Through PEPFAR, the United States has helped not only save and improve millions of lives, but also transformed the global HIV/AIDS response.  Over the last decade, we have invested $384,256,000 to support the HIV/AIDS response here in Lesotho.  In real terms, this means that over the last ten years, PEPFAR Lesotho has provided voluntary medical male circumcision for nearly 170,000 men, HIV testing and counselling to 272,000 pregnant women, and antiretroviral treatment (ART) to over 70,000 HIV positive pregnant women to reduce the risk of mother-to-child transmission.  It also means that currently PEPFAR supports lifesaving ART for over 152,000 people, including 6,500 children.

The recent Lesotho Population-Based HIV Impact Assessment (LePHIA) study was a successful partnership between the Ministry of Health, the U.S. Government through PEPFAR, ICAP at Columbia University, and the Lesotho Bureau of Statistics.   We are indebted to all Basotho who opened their homes and gave their valuable time to the survey teams.  The LePHIA data shows that Lesotho is making significant progress towards reaching the UNAIDS 90-90-90 goals and provided updated prevalence, incidence, and viral load suppression estimates for adults and, for the first time, paediatric prevalence.  This is exciting, however much of the work remains ahead.  For LePHIA data to really make an impact, we must use the data to refine our efforts and to answer the questions: are we in the right places, targeting the right people, with the right programs?

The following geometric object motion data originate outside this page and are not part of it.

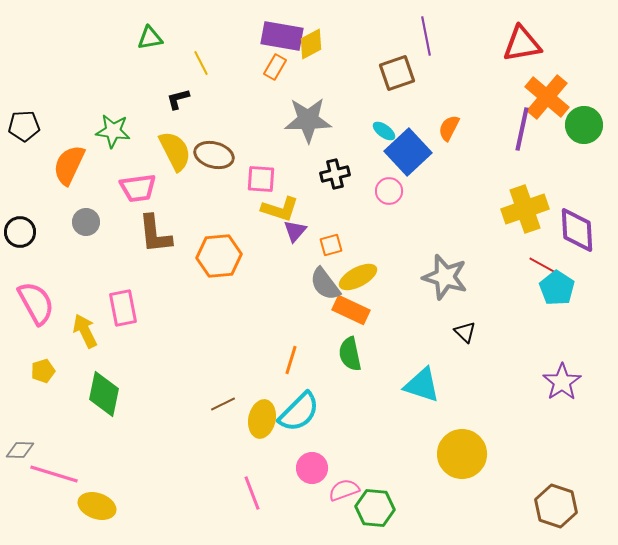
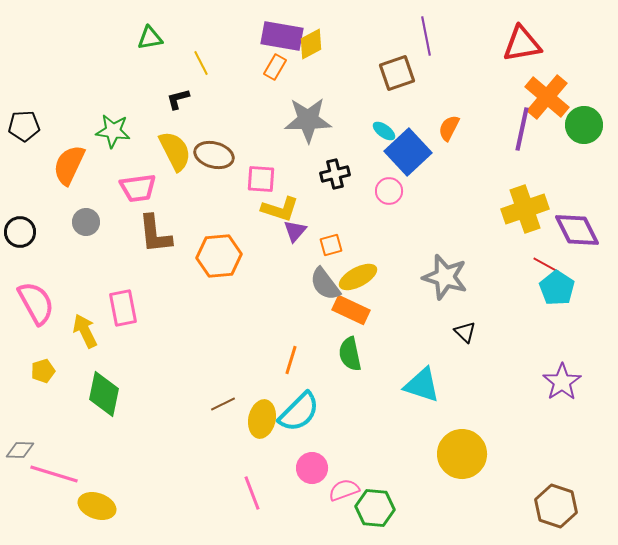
purple diamond at (577, 230): rotated 24 degrees counterclockwise
red line at (542, 265): moved 4 px right
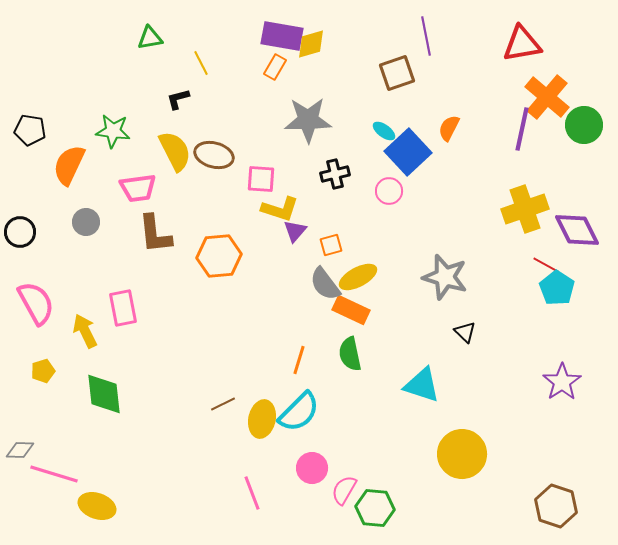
yellow diamond at (311, 44): rotated 12 degrees clockwise
black pentagon at (24, 126): moved 6 px right, 4 px down; rotated 12 degrees clockwise
orange line at (291, 360): moved 8 px right
green diamond at (104, 394): rotated 18 degrees counterclockwise
pink semicircle at (344, 490): rotated 40 degrees counterclockwise
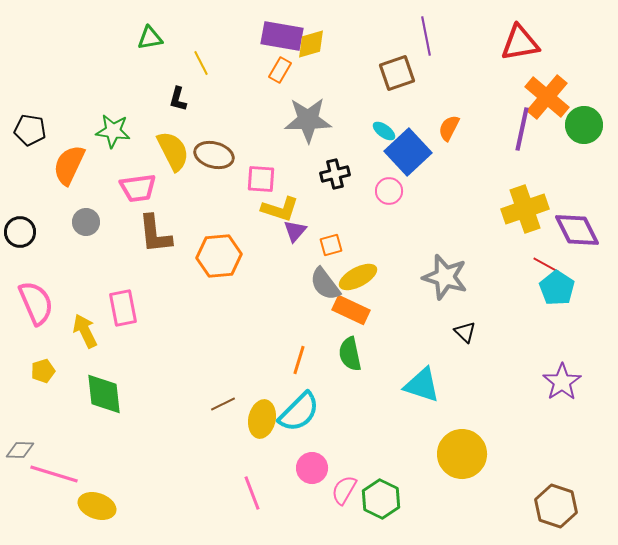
red triangle at (522, 44): moved 2 px left, 1 px up
orange rectangle at (275, 67): moved 5 px right, 3 px down
black L-shape at (178, 99): rotated 60 degrees counterclockwise
yellow semicircle at (175, 151): moved 2 px left
pink semicircle at (36, 303): rotated 6 degrees clockwise
green hexagon at (375, 508): moved 6 px right, 9 px up; rotated 21 degrees clockwise
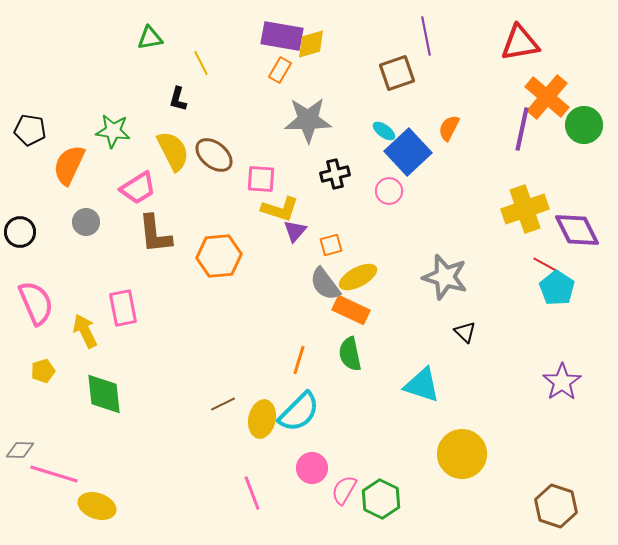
brown ellipse at (214, 155): rotated 24 degrees clockwise
pink trapezoid at (138, 188): rotated 24 degrees counterclockwise
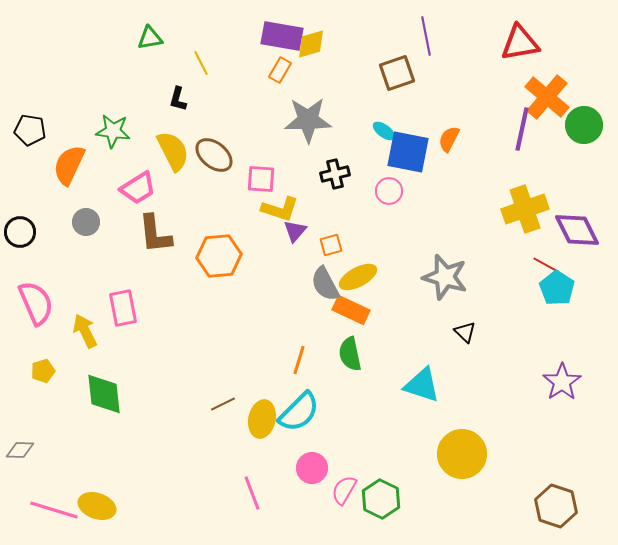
orange semicircle at (449, 128): moved 11 px down
blue square at (408, 152): rotated 36 degrees counterclockwise
gray semicircle at (325, 284): rotated 9 degrees clockwise
pink line at (54, 474): moved 36 px down
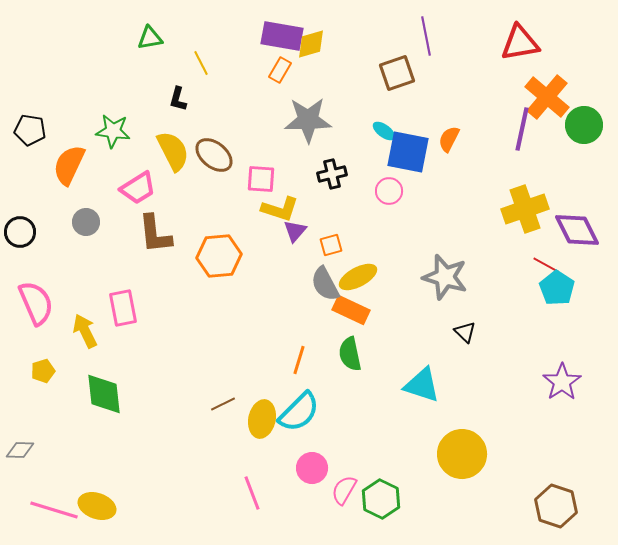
black cross at (335, 174): moved 3 px left
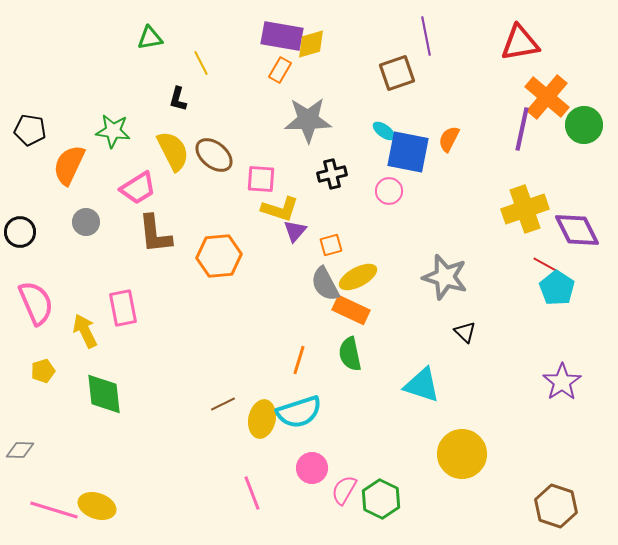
cyan semicircle at (299, 412): rotated 27 degrees clockwise
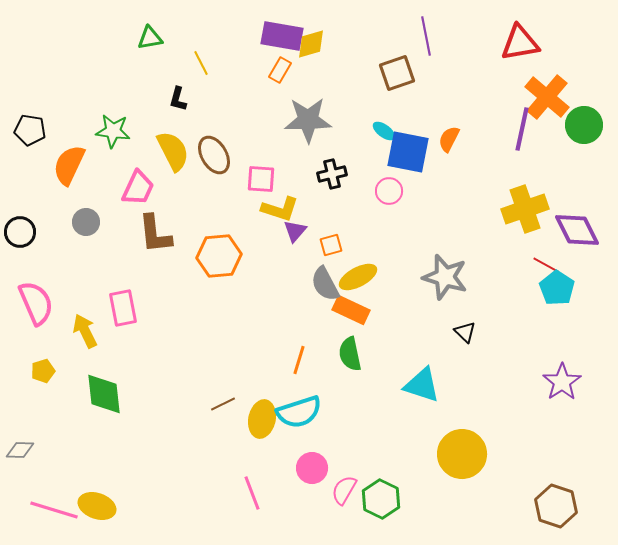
brown ellipse at (214, 155): rotated 21 degrees clockwise
pink trapezoid at (138, 188): rotated 33 degrees counterclockwise
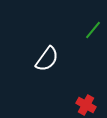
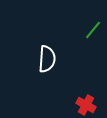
white semicircle: rotated 32 degrees counterclockwise
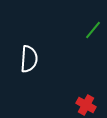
white semicircle: moved 18 px left
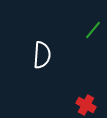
white semicircle: moved 13 px right, 4 px up
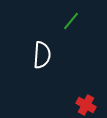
green line: moved 22 px left, 9 px up
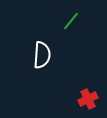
red cross: moved 2 px right, 6 px up; rotated 36 degrees clockwise
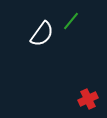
white semicircle: moved 21 px up; rotated 32 degrees clockwise
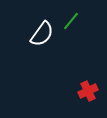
red cross: moved 8 px up
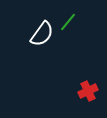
green line: moved 3 px left, 1 px down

The U.S. Government through PEPFAR looks forward to working hand-in-hand with the Government of Lesotho, our implementing partners, and civil society to answer those questions and continually improve our efforts to address the HIV/AIDS epidemic in this country.  Together we move forward with the clear understanding that through transparency, accountability, and the power of partnership, we can accelerate progress toward reaching our goal of epidemic control.

Here in Lesotho and around the world, we are closer to controlling the HIV/AIDS pandemic than ever before – binding communities, activists, and political leaders together to envision a very different future.  What once seemed impossible is now possible.  But our work is far from done.  The American people are proud to stand with Basotho in the fight against HIV/AIDS on World AIDS Day 2017 and every day.